The toolbox starts with payments but extends further as Payoneer aims to open a doorway to the digital economy for more firms worldwide, he said. The new brand represents both the expansion of the needs of digital businesses, and also the increasingly universal and interconnected nature of the global digital economy.
The One-Size-Fits-All Myth
The challenge in working at a global scale is that the world is not a uniform place. The needs of one segment vary quite widely from the needs of another.
“Typically, what lots of companies would do is understand the needs of businesses in the U.S. and Western Europe, and then more or less stop there,” Steel said, noting that platforms that are actually useful on a global scale must be highly local in their orientation.
What does a Ukrainian outsourcing firm need to grow?
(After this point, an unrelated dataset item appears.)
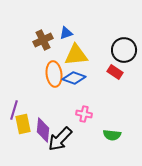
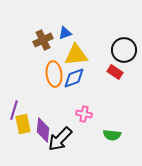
blue triangle: moved 1 px left
blue diamond: rotated 40 degrees counterclockwise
What does an exporter in China need in order to do business? What is the actual need of an Indian development center? Building global solutions isn’t about trying to fit every merchant into one mold that may or may not work — it’s about creating a set of solutions locally that can actually meet their needs.
Those needs may be connected to payments, but they can also exist outside of them. Payoneer’s expansion into working capital offerings came as a direct result of having local teams on the ground in 24 locations worldwide and hearing the persistent need of global businesses for a better, easier and more automated way to access funds, he said.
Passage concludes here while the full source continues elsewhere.